This post may contain affiliate links. You can read my full affiliate disclosure here.
As a teacher, you probably had to take out student loans for your teaching degree(s). And as rewarding as teaching is, it remains one of the most grossly underpaid professions in the U.S. — making it especially hard to pay back your debt. But there is a ray of hope — the Teacher Loan Forgiveness program.
Teacher Loan Forgiveness forgives up to $17,500 in federal student loans for qualifying teachers. Read on to learn more about how to get your student loans forgiven with this program, along with other tips for paying off your student debt.
- What is the Teacher Loan Forgiveness program?
- What are the requirements?
- Which loans are eligible?
- What about private student loans?
- Can’t qualify? Other options for managing your debt
What is the Teacher Loan Forgiveness program?
The Teacher Loan Forgiveness program is a federal program through the Department of Education that offers student loan forgiveness for teachers who work for at least five years in a low-income school or educational service agency.
It offers either $5,000 or $17,500 in loan forgiveness, depending on the grade and subject matter you teach.
To get up to $17,500, you must,
- Be a highly qualified full-time math or science teacher at the secondary school level
- Be a highly qualified special education teacher at the elementary or secondary school level who provides special education to children with disabilities
Don’t fall into these categories? You can receive up to $5,000 in student loan forgiveness for teachers.
Once you’ve completed your five years of teaching, you can submit the Teacher Loan Forgiveness Application to your loan servicer to begin the loan forgiveness process.
What are the requirements?
Here are the main requirements to qualify for Teacher Loan Forgiveness:
- Work for at least five years at an elementary school, secondary school, or educational service agency that serves low-income students
- Provide classroom teaching (or classroom-type teaching in a non-traditional setting)
- Have a bachelor’s degree and teaching certification from your state
- Have borrowed loans after Oct. 1, 1998
Depending on the grade level and subject you teach, you might need to fulfill additional requirements to prove you’re a “highly qualified” teacher, such as passing a state test or completing a major or graduate degree in the subject you teach.
Which loans are eligible?
The following student loan types qualify for forgiveness through the Teacher Loan Forgiveness program:
- Direct Subsidized Loan
- Direct Unsubsidized Loan
- Subsidized Federal Stafford Loan
- Unsubsidized Federal Stafford Loan
Note that PLUS loans and Perkins loans are not eligible, but some teachers might be able to get Perkins loan cancelation through this program.

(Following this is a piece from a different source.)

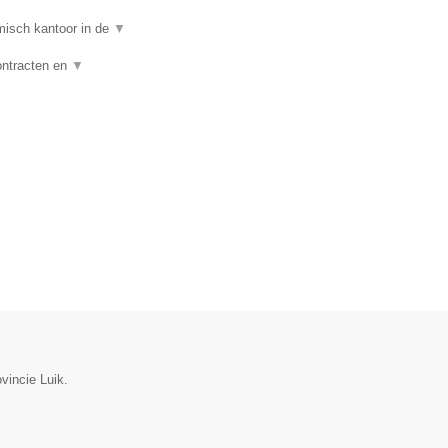
isch kantoor in de
▼
ontracten en
▼
vincie Luik.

What about private student loans?
Unfortunately, private student loans aren’t eligible for Teacher Loan Forgiveness — or for any federal forgiveness program for that matter.
But some states offer loan repayment assistance to teachers, so it’s worth checking with your state to see if it has a program that could help.
You can also explore refinancing your private student loans for lower rates and new repayment terms.
Can’t qualify? Other options for managing your debt
While the Teacher Loan Forgiveness program can be a great option for canceling a chunk of your student loan debt, it’s not available to everyone — and it only provides so much loan forgiveness.
Here are two other options to consider:
- Public Service Loan Forgiveness (PSLF): Cancels all of your federal student loan debt after 10 years in public service. Note that while you can double up with PSLF and Teacher Loan Forgiveness, you can’t work toward both at the same time. In other words, the five years you spend pursuing Teacher Loan Forgiveness cannot be used toward PSLF; you’ll need to reset the clock and start from scratch.
- Student loan refinancing: Helpful for both federal and private student loans, and could save you a bunch on interest. Learn more about student loan refinancing in this guide, or head to our list of the best student loan refinancing lenders.
Just note that refinancing federal loans with a private lender turns them private, so it’s not a good idea if you’re working toward student loan forgiveness for teachers, PSLF, or another federal program.
By exploring your options and staying on top of debt repayment, you can find strategies for managing your student loans better and hopefully get out of debt ahead of schedule.